Aside from consumption, wages and price moves, inflation expectations are among key factors the Bank of Japan (BOJ) looks at in deciding when to scale back stimulus.

Of the households surveyed by the BOJ, 83.3% said they expected prices to rise a year from now, up from 79.3% in the previous survey three months ago.

The survey, conducted between Feb 8 and March 5, also showed that 80.6% of households expected prices to rise five years from now, up from 76.5% in the previous poll.

The results show Japan has made some progress towards sustainably hitting the central bank's 2% inflation target and heighten the chance of another interest rate hike this year.

The BOJ's "tankan" survey, released on April 1, also showed firms projecting inflation to stay above 2% five years from now, suggesting corporate inflation expectations are becoming anchored around the central bank's target.

"If economic and price conditions move in line with our current projections, trend inflation will gradually accelerate. If so, we must consider reducing the degree of stimulus," BOJ Governor Kazuo Ueda told parliament on Tuesday.

But the rising cost of living, which is behind households' heightening inflation expectations, could curb consumption and discourage firms from hiking wages, some analysts say.

When asked what items they increased spending for compared with a year ago, 52.6% replied food followed by 32.4% for daily necessities, Friday's survey showed.

Dining out, clothing and travel topped the list of items respondents spent less on compared with a year ago, the survey showed, suggesting rising living costs were forcing households to slash discretionary spending.

The weakness in consumption has been a drag on Japan's fragile economic recovery.

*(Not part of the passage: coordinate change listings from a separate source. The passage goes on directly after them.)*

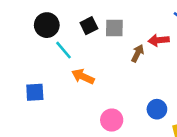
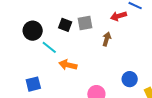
black square: (89, 26) -> (65, 25), turned -32
red arrow: (159, 40) -> (118, 16), moved

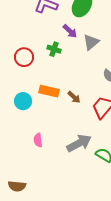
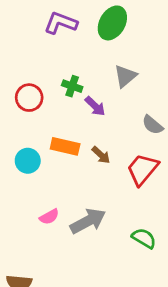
purple arrow: (70, 31) -> (95, 106), moved
pink semicircle: (38, 140) -> (49, 217), turned -112
gray arrow: (79, 143) -> (88, 221), moved

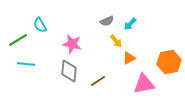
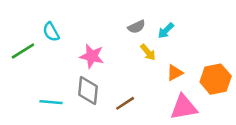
orange triangle: (129, 58) -> (175, 73), moved
cyan line: (26, 64) -> (51, 102), moved

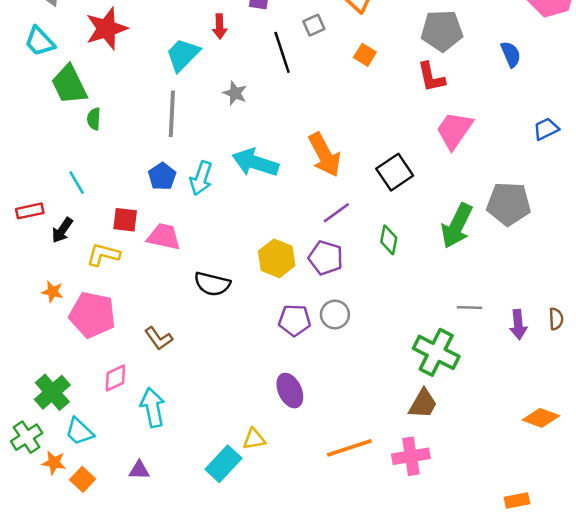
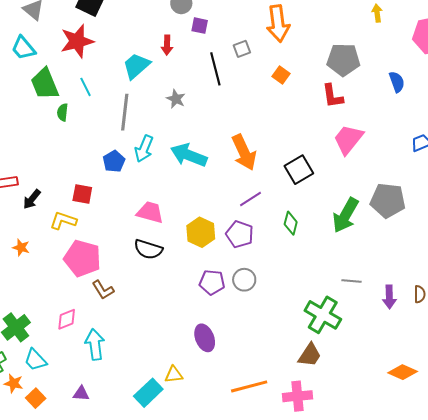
cyan arrow: (201, 178) -> (144, 149), moved
cyan line: (77, 183) -> (86, 87), moved
pink trapezoid: (164, 237) -> (150, 212), moved
pink pentagon: (92, 315) -> (82, 258), moved

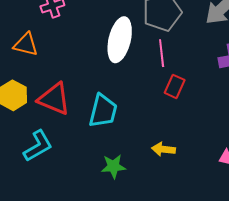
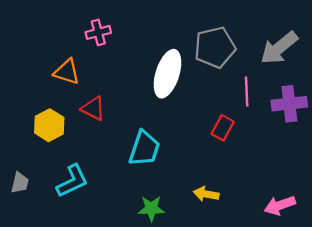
pink line: (162, 53) -> (247, 92), moved
red triangle: (54, 99) -> (93, 108), moved, size x0.7

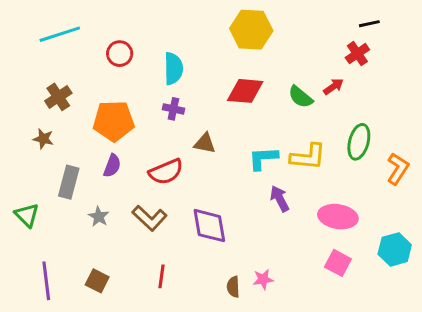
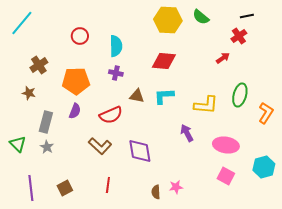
cyan line: (60, 34) -> (22, 23), moved, turned -32
green semicircle: (301, 97) -> (201, 17), moved
cyan L-shape: (263, 158) -> (164, 96), moved
gray star: (99, 217) -> (47, 147), moved
brown square: (97, 281) -> (65, 188), turned 35

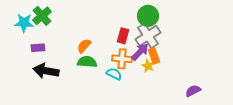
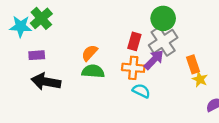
orange rectangle: (154, 56) -> (193, 64), moved
yellow star: (148, 66) -> (200, 79), moved
cyan semicircle: (114, 74) -> (141, 91), moved

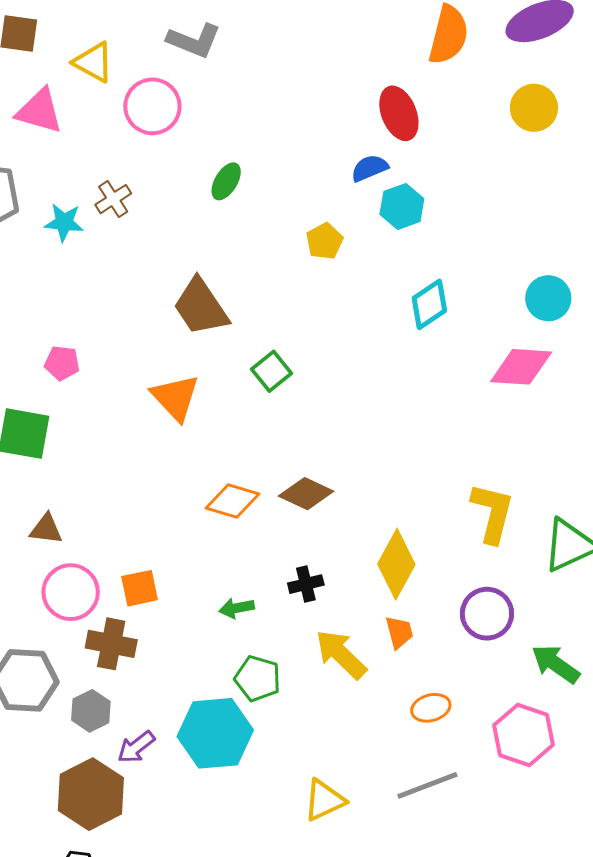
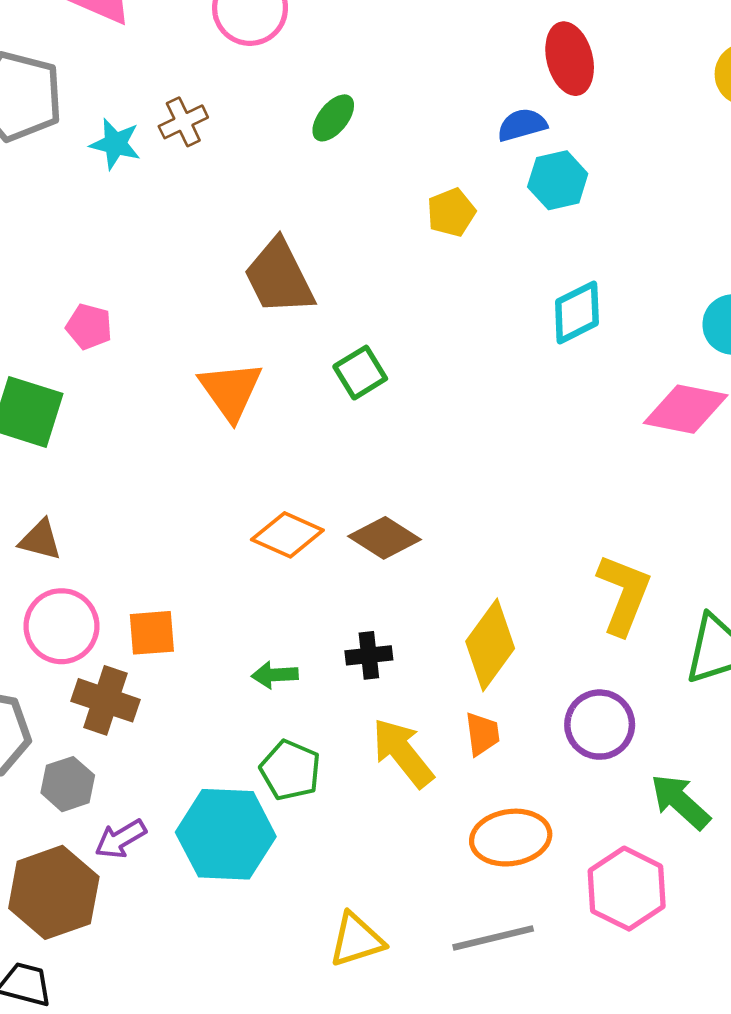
orange ellipse: (431, 708) -> (511, 838), size x1.5

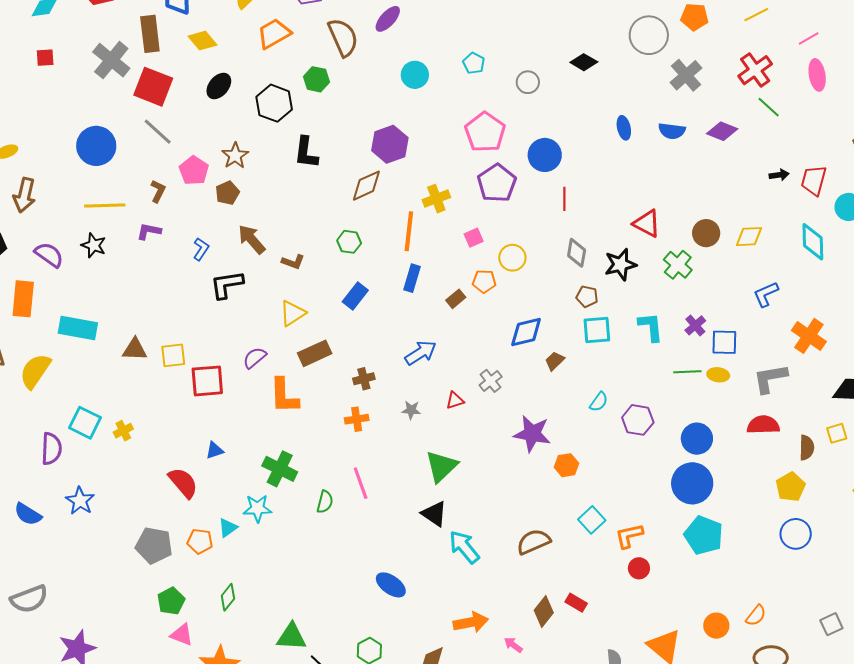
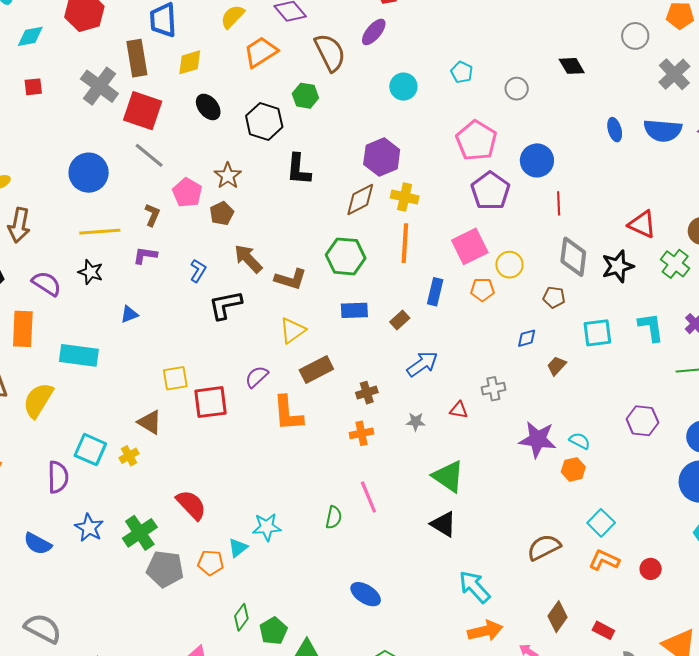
gray circle: (649, 35) -> (635, 36), size x0.7
yellow diamond: (202, 41) -> (190, 62), turned -64
black diamond: (584, 62) -> (572, 66), turned 32
black ellipse: (219, 86) -> (208, 107), turned -76
blue semicircle: (672, 131) -> (663, 130), size x1.4
yellow cross: (436, 199) -> (405, 197), moved, turned 36
pink square: (474, 238) -> (470, 246), size x1.8
green hexagon: (349, 242) -> (346, 256), size x1.6
gray diamond: (577, 253) -> (573, 257), size x1.4
brown L-shape: (293, 262) -> (291, 279), size x1.4
blue rectangle: (412, 278) -> (435, 292), moved
blue rectangle: (355, 296) -> (354, 310), turned 52
brown pentagon: (587, 296) -> (554, 297), moved
brown rectangle: (456, 299) -> (400, 320), moved
blue diamond: (526, 332) -> (527, 338), size x0.6
brown triangle: (135, 349) -> (150, 422), moved, turned 32
gray cross: (491, 381) -> (493, 389), turned 30
red triangle: (455, 401) -> (459, 410), turned 30
cyan semicircle: (599, 402) -> (580, 441), moved, turned -95
blue triangle: (215, 450) -> (129, 314), moved
green triangle: (441, 466) -> (448, 476), turned -39
green cross: (280, 469) -> (140, 533), moved, turned 32
orange L-shape: (629, 536) -> (604, 560), moved, turned 40
cyan arrow: (464, 547) -> (475, 587), moved
blue ellipse: (391, 585) -> (366, 594), moved
gray semicircle: (29, 599) -> (43, 628), turned -129
green pentagon: (171, 601) -> (273, 631), moved
red rectangle: (576, 603) -> (603, 630), moved

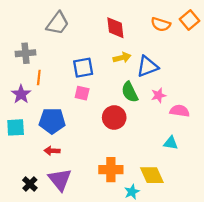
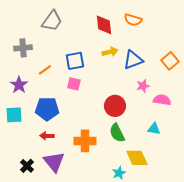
orange square: (190, 20) -> (170, 61), moved
orange semicircle: (161, 24) -> (133, 20), moved
orange line: (39, 78) -> (45, 70), moved, turned 48
green semicircle: (130, 92) -> (117, 133), moved
red circle: (114, 117) -> (115, 106), moved
orange cross: (111, 170) -> (85, 141), moved

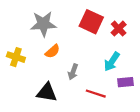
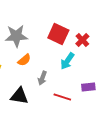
cyan arrow: (112, 62) -> (67, 61), moved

Household spending fell for a 12th straight month on February as many consumers have yet to see wage growth exceed the pace of inflation.

A poll by think tank Japan Center for Economic Research, released on Wednesday, showed analysts expect Japan's economy to contract an annualised 0.54% in the first quarter due to weak consumption and output, before rebounding by 1.69%.

In March, the BOJ ended eight years of negative interest rates and other remnants of its unorthodox policy, making a historic shift away from its focus on reviving growth with massive monetary stimulus.

A Reuters poll taken shortly after the March move showed more than half of economists expect another rate hike this year, with October-December the most popular bet on the timing.